*Task instructions*. In the data below, give the number of lines that contain the word "company". Nothing else is needed.

(Transcribed page contents)
=== Begin Enclosure ===

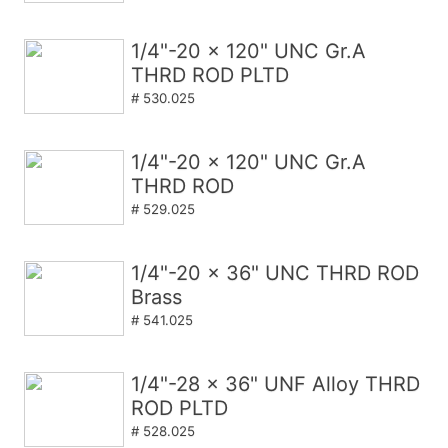
1/4"-20 x 120" UNC Gr.A
THRD ROD PLTD
# 530.025
1/4"-20 x 120" UNC Gr.A
THRD ROD
# 529.025
1/4"-20 x 36" UNC THRD ROD
Brass
# 541.025
1/4"-28 x 36" UNF Alloy THRD
ROD PLTD
# 528.025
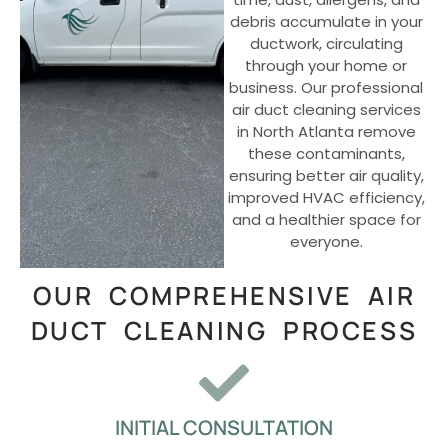
debris accumulate in your
ductwork, circulating
through your home or
business. Our professional
air duct cleaning services
in North Atlanta remove
these contaminants,
ensuring better air quality,
improved HVAC efficiency,
and a healthier space for
everyone.
OUR COMPREHENSIVE AIR
DUCT CLEANING PROCESS
INITIAL CONSULTATION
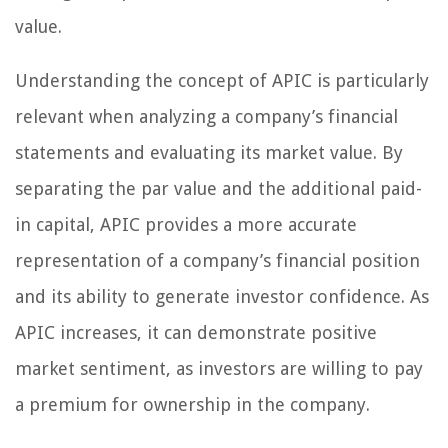
value.
Understanding the concept of APIC is particularly
relevant when analyzing a company’s financial
statements and evaluating its market value. By
separating the par value and the additional paid-
in capital, APIC provides a more accurate
representation of a company’s financial position
and its ability to generate investor confidence. As
APIC increases, it can demonstrate positive
market sentiment, as investors are willing to pay
a premium for ownership in the company.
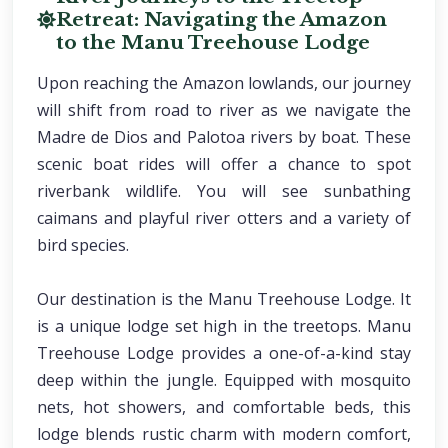
Retreat: Navigating the Amazon
to the Manu Treehouse Lodge
Upon reaching the Amazon lowlands, our journey
will shift from road to river as we navigate the
Madre de Dios and Palotoa rivers by boat. These
scenic boat rides will offer a chance to spot
riverbank wildlife. You will see sunbathing
caimans and playful river otters and a variety of
bird species.
Our destination is the Manu Treehouse Lodge. It
is a unique lodge set high in the treetops. Manu
Treehouse Lodge provides a one-of-a-kind stay
deep within the jungle. Equipped with mosquito
nets, hot showers, and comfortable beds, this
lodge blends rustic charm with modern comfort,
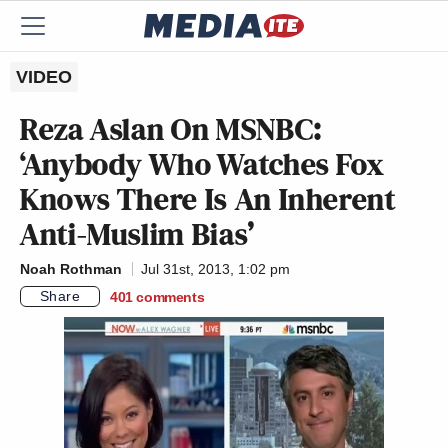
VIDEO
Reza Aslan On MSNBC:
‘Anybody Who Watches Fox
Knows There Is An Inherent
Anti-Muslim Bias’
Noah Rothman
Jul 31st, 2013, 1:02 pm
Share
401
comments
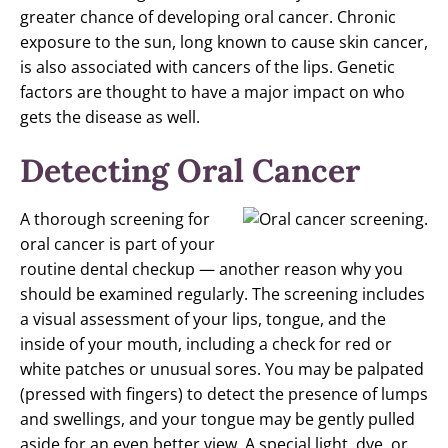
greater chance of developing oral cancer. Chronic
exposure to the sun, long known to cause skin cancer,
is also associated with cancers of the lips. Genetic
factors are thought to have a major impact on who
gets the disease as well.
Detecting Oral Cancer
A thorough screening for
oral cancer is part of your
routine dental checkup — another reason why you
should be examined regularly. The screening includes
a visual assessment of your lips, tongue, and the
inside of your mouth, including a check for red or
white patches or unusual sores. You may be palpated
(pressed with fingers) to detect the presence of lumps
and swellings, and your tongue may be gently pulled
aside for an even better view. A special light, dye, or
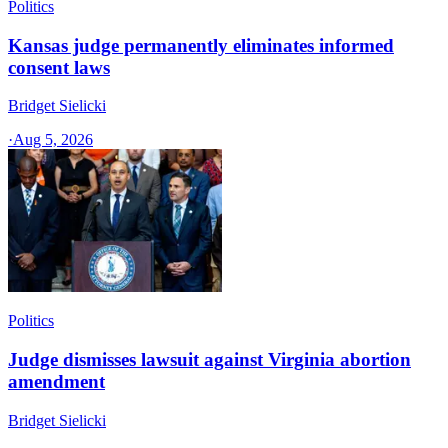
Politics
Kansas judge permanently eliminates informed
consent laws
Bridget Sielicki
·
Aug 5, 2026
Politics
Judge dismisses lawsuit against Virginia abortion
amendment
Bridget Sielicki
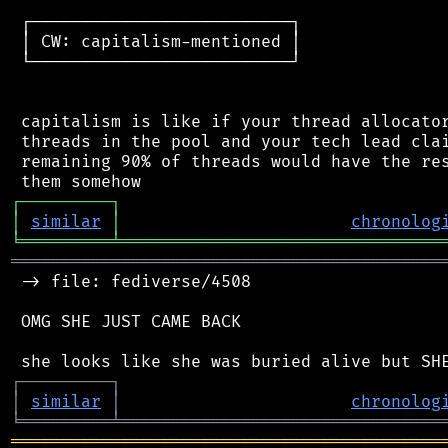
 ┌──────────────────────────┐

 │ CW: capitalism-mentioned │

 └──────────────────────────┘

 capitalism is like if your thread allocator
 threads in the pool and your tech lead clai
 remaining 90% of threads would have the res
┌
─
─
─
─
─
─
─
─
─
┐
│
similar
│
chronolog
╘
═════════
╧
════════════════════════════════
═══════════════════════════════════════════
 -> file: fediverse/4508

 OMG SHE JUST CAME BACK

┌
─
─
─
─
─
─
─
─
─
┐
│
similar
│
chronolog
╘
═════════
╧
════════════════════════════════
═══════════════════════════════════════════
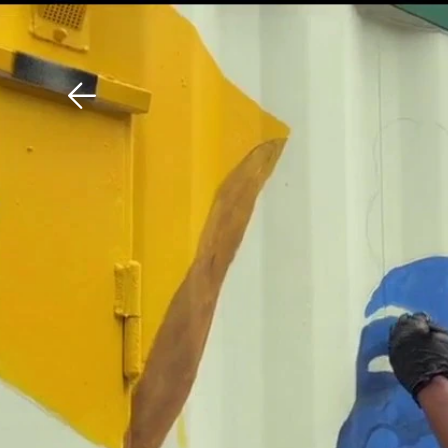
Download The Mobile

=== End Enclosure ===

*Response area*. 3